Shared libraries typically have the extension .so which stands for Shared Object. Library file names are followed by a version numbering scheme which can include major and minor version numbers. A system of symbolic links are used to point the majority of programs to the latest and greatest library version, while still allowing a minority of programs to use older libraries. Listing 2 shows output that I modified to illustrate this point.

Listing 2

$ ls -l | grep libread lrwxrwxrwx 1 root root 18 2010-03-03 11:11 libreadline.so.5 -> libreadline.so.5.2 -rw-r--r-- 1 root root 217188 2009-08-24 19:10 libreadline.so.5.2 lrwxrwxrwx 1 root root 18 2010-02-02 09:34 libreadline.so.6 -> libreadline.so.6.0 -rw-r--r-- 1 root root 225364 2009-09-23 08:16 libreadline.so.6.0

You can see in the output that there are two versions of libreadline installed side-by-side (5.2 and 6.0). The version numbers are in the form major.minor, so 5 and 6 are major version numbers, with 2 and 0 being minor version numbers. You can usually mix and match libraries with the same major version number and differing minor numbers, but it can be a bad idea to use libraries with different major numbers in place of one another. Major version number changes usually represent significant changes to the interface of the library, which are incompatible with previous versions. Minor version numbers are only changed when an update such as a bug fix is added without significantly changing how the library interacts with the outside world. Another thing that you’ll notice in Listing 2 is that there are links created from libreadline.so.5 to libreadline.so.5.2 and from libreadline.so.6 to libreadline.so.6.0. This is so that programs that depend on the 5 or 6 series of the libraries don’t have to figure out where the newest version of the library is. If an application works with major version 6 of the library, it doesn’t care if it grabs 6.0, 6.5, or 6.9 as long as it’s compatible, so it just looks at the base name of the library and takes whatever that’s linked to. There are also a couple of other situations that you’re likely to encounter with this linking scheme. The first is that you may see a link file name containing no version numbers (libreadline.so) that points to the actual library file (libreadline.so.6.0). Also, even though I said that libraries with different major version numbers are risky to mix, there are situations where you will see an earlier major version number (libreadline.so.5) linked to a newer version number of the library (libreadline.so.6.0). This should only happen when your distribution maintainers or system administrators have made sure that nothing will break by doing this. Listing 3 shows an example of the first situation.

Listing 3

$ ls -l | grep ".*so " lrwxrwxrwx 1 root root 18 2010-02-02 14:48 libdbus-1.so -> libdbus-1.so.3.4.0

All things considered, the shared library methodology and numbering scheme do a good job of ensuring that your software can maintain a smaller footprint, make use to the latest and greatest library versions, and still have backwards compatibility with older libraries when needed. With this said, the shared library model isn’t perfect. There are some disadvantages to using them, but those disadvantages are typically considered to be outweighed by the benefits. One of the disadvantages is that shared libraries can slow the load time of a program. This is only a problem the first time that the library is loaded though. After that, the library is in memory and other applications that are launched won’t have to reload it. One of the most potentially dangerous drawbacks of shared libraries is that they can create a central point of failure for you system. If there is a library that a large set of your programs rely on and it gets corrupted, deleted, over-written, etc, all of those programs are probably going to break. If any of those programs that were just taken down are needed to boot your Linux system, you’ll be dead in the water and in need of a rescue CD.

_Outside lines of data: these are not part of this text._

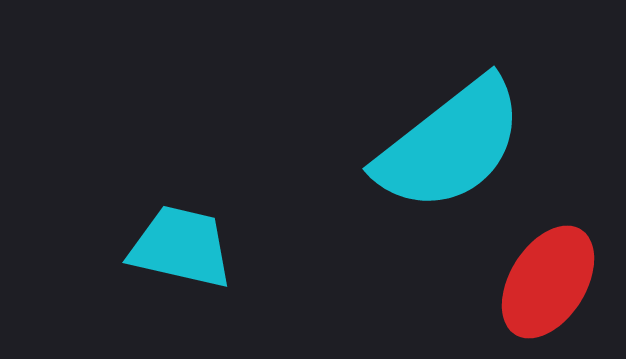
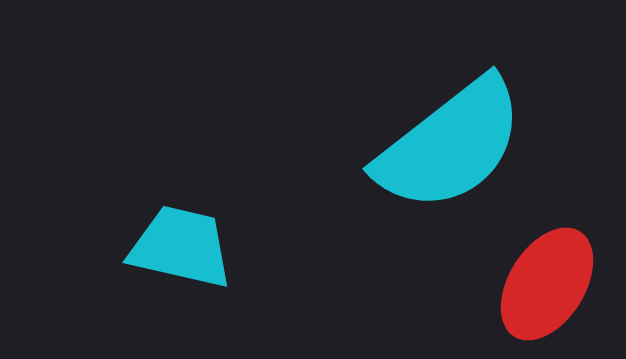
red ellipse: moved 1 px left, 2 px down
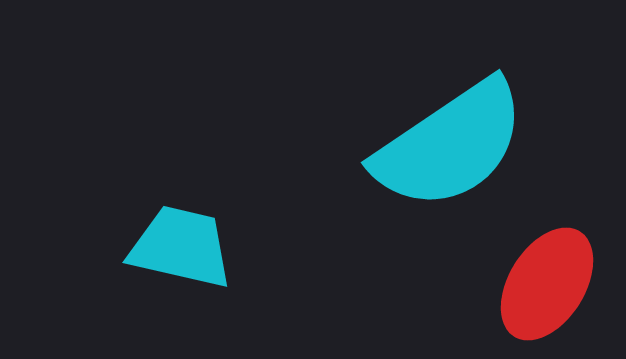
cyan semicircle: rotated 4 degrees clockwise
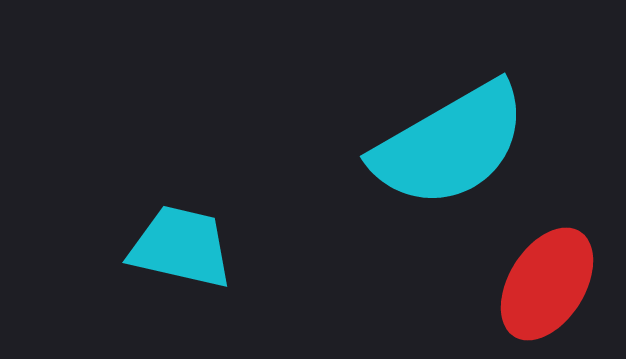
cyan semicircle: rotated 4 degrees clockwise
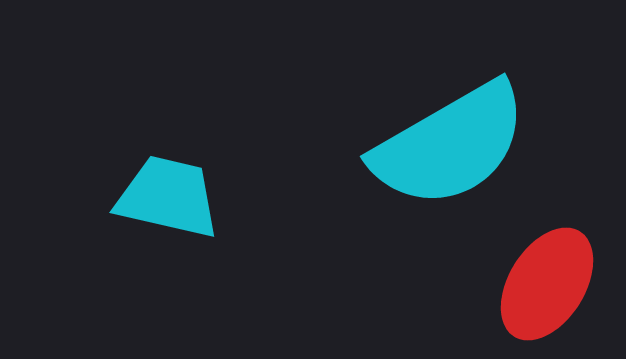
cyan trapezoid: moved 13 px left, 50 px up
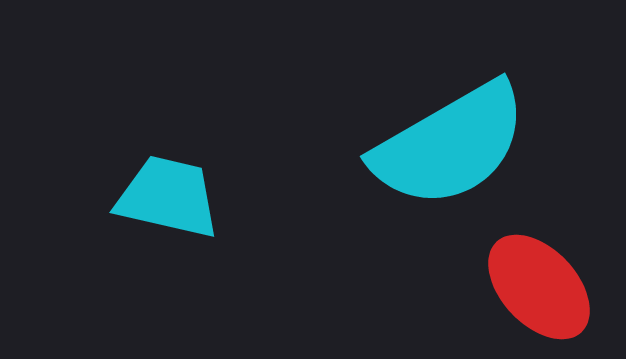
red ellipse: moved 8 px left, 3 px down; rotated 75 degrees counterclockwise
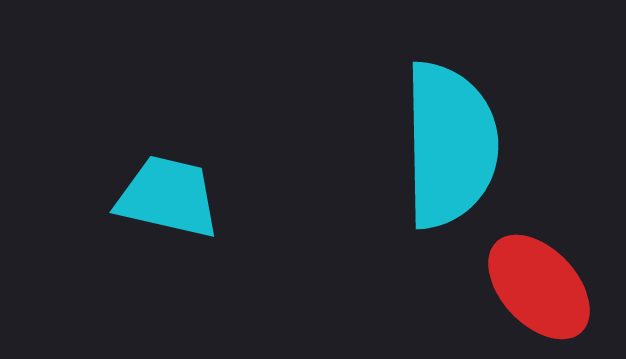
cyan semicircle: rotated 61 degrees counterclockwise
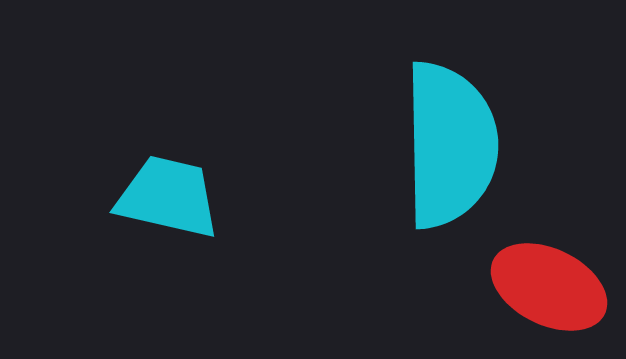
red ellipse: moved 10 px right; rotated 21 degrees counterclockwise
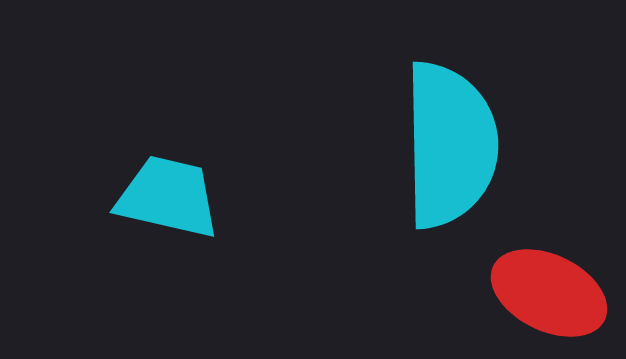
red ellipse: moved 6 px down
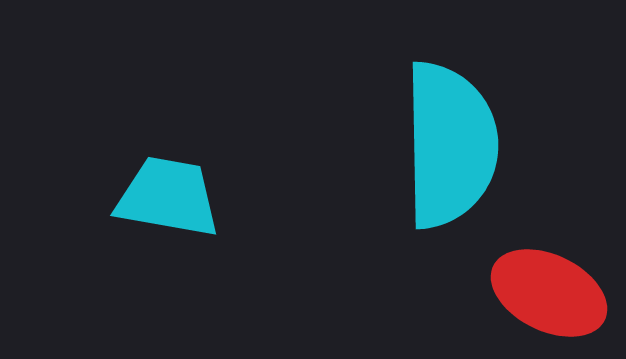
cyan trapezoid: rotated 3 degrees counterclockwise
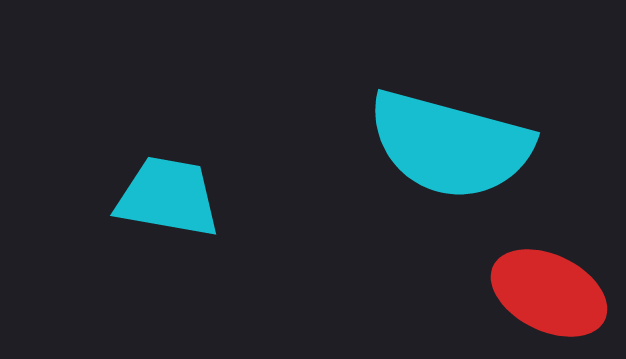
cyan semicircle: rotated 106 degrees clockwise
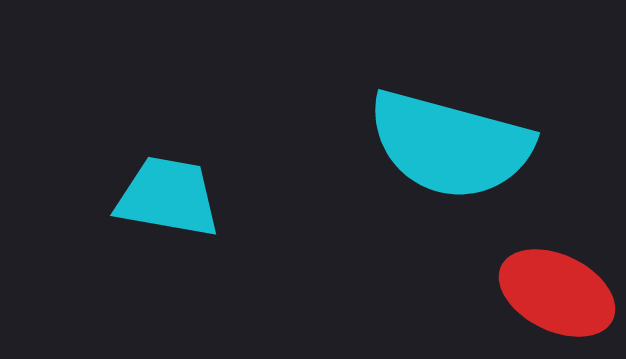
red ellipse: moved 8 px right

While I would argue that dependency chains are not really a “problem”, they can work hardships on a system administrator. A dependency chain happens when one library depends on another library, then that one depends on another, and another, and so on. When dealing with a dependency chain, you may have satisfied all of the first level dependencies, but your program still won’t run. You have to go through and check each library in turn for a dependency chain, and then follow that chain all the way through, filling in the missing dependencies as you go.

One final problem with shared libraries that I’ll mention again is version compatibility issues. You can end up with a situation where two different applications require different versions of the same library – that aren’t compatible. That is the reason for the version numbering system that I talked about above, and robust package management systems have helped ease shared library problems from the user’s perspective, but they still exist in certain situations. Any time that you compile and/or install an application/library yourself on your Linux system, you have to keep an eye out for problems since you don’t have the benefit of a package manager ensuring library compatibility.

Introducing ld-linux.so

ld-linux.so (or ld.so for older a.out binaries) is itself a library, and is responsible for managing the loading of shared libraries in Linux. For the purposes of this post, we’ll be working with ld-linux.so, and if you need or want to learn more about the older style a.out loading/linking, have a look at the Resources section. The ld-linux.so library reads the /etc/ld.so.cache file which is a non-human readable file that is updated when you run the ldconfig command. The way that shared libraries are loaded is that ld-linux.so checks to see what paths to look for the libraries in by checking the value of the LD_LIBRARY_PATH environment variable, then the contents of the /etc/ld.so.cache file, and finally the default path of /lib followed by the /usr/lib directory.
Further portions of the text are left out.